According to Rick Thoman, a climate expert who works with the University of Alaska’s International Arctic Research Center, this year’s Alaskan wildfire season has already proved historic.

Only 11 times since 1990 has Alaska seen a million acres of wildland burn in a single year, a benchmark the current season has already surpassed with more than a month of the fire season still to come.

Much of the acreage burned to date is in the state’s southwest, where expansive fires dot a scrubby, sparsely populated landscape. Data from the Bureau of Land Management shows that more than 820,000 acres have burned there, outpacing the seasonal totals of every year but 2015.

An unusual set of atmospheric conditions converged to incite the widespread fire activity. Below-normal spring snowpack and warm March temperatures assured an early snowmelt, Thoman said in an email. Then, over the remainder of spring, lower-than-average precipitation and higher-than-average temperatures helped to fuel developing blazes.

The unusual heat and early snowmelt developed over a region that is probably facing a wildfire risk given climate change.
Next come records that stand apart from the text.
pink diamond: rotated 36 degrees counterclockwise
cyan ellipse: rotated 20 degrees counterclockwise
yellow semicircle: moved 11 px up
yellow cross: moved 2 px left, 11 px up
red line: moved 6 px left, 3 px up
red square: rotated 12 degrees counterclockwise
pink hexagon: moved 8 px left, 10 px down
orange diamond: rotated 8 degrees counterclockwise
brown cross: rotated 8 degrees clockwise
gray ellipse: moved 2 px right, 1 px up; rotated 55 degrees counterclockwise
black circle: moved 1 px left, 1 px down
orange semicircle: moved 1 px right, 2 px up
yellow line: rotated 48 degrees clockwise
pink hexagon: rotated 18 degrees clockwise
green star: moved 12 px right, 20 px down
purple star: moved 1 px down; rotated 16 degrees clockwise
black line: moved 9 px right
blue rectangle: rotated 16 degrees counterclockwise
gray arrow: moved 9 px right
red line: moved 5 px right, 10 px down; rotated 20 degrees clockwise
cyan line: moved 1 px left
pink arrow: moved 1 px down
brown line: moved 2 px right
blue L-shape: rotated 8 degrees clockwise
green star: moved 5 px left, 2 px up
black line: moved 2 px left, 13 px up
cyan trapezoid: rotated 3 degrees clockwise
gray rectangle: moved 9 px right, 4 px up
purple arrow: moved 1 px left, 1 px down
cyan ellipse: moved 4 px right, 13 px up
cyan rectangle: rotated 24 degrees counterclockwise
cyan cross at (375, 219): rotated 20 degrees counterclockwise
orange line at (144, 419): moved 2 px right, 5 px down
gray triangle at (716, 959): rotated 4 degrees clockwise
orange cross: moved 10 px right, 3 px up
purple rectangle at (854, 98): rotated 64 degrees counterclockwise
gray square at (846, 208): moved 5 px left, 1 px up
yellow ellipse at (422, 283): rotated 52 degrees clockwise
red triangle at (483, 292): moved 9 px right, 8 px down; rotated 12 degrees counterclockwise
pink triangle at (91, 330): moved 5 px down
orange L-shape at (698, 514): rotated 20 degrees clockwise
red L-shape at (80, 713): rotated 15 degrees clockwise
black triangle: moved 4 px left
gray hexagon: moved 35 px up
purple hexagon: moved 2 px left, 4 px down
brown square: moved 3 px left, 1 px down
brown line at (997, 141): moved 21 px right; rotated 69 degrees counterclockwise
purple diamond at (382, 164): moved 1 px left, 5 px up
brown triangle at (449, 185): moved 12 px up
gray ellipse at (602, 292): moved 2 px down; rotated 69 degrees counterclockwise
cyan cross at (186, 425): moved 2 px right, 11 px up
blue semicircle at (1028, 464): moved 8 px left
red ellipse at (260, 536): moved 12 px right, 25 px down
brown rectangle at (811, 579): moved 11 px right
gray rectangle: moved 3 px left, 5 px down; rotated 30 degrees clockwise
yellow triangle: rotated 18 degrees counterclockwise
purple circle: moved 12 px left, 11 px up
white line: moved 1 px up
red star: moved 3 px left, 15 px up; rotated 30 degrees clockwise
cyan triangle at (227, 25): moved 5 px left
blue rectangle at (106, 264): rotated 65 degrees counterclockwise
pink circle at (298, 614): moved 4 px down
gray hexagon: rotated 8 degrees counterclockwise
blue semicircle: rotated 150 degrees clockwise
Tribal elders of Alaska’s southwest have described longer, warmer growing seasons increasingly conducive to brush growth, Thoman said, leading to unprecedented thickness among tundra vegetation that can catch fire.

A grueling end to June

As wildfires continue to rage, unusual heat will expand across much of the state into the coming week.

A strong dome of high pressure stretching from the North Pacific into the Arctic Sea will cause temperatures to surge. The heat will be most intense in the state’s southeast, where the center of the high pressure dome will likely sit.

“Temperatures will soar starting late this weekend into mid next week across the northern and central Inner Channels,” the Weather Service in Juneau wrote in a special bulletin. “A few temperature records could fall … With around 18 hours of daylight per day, homes will be difficult to cool in the evenings.”

Hyder, a community located in Alaska’s panhandle, is forecast to see four consecutive days with a high temperature above 90 degrees. This is exceptional — it has seen only 13 days ever reach temperatures so high.

The unusual heat will envelop much of the state and will be accompanied by almost no precipitation. In Alaska’s interior, including Fairbanks, there are concerns that the period of dry warmth will be ideal for continued wildfire growth.

Alaska’s interior is currently experiencing a record-breaking dearth of precipitation. As of Saturday, Fairbanks had seen no measurable rain in 30 days, an unprecedented feat for the time of year.

Amid the warm and dry conditions, forecasters are concerned that widespread thunderstorms over the past week may have sparked a number of wildfires. While many of these fires are probably too small to detect at present, the hot weather ahead may lead to rapid growth.

Robert Bianco, a meteorologist at the Fairbanks office of the National Weather Service, fears the fire season could “erupt” once the heat arrives. This would only further increase the toll of the already record-breaking season.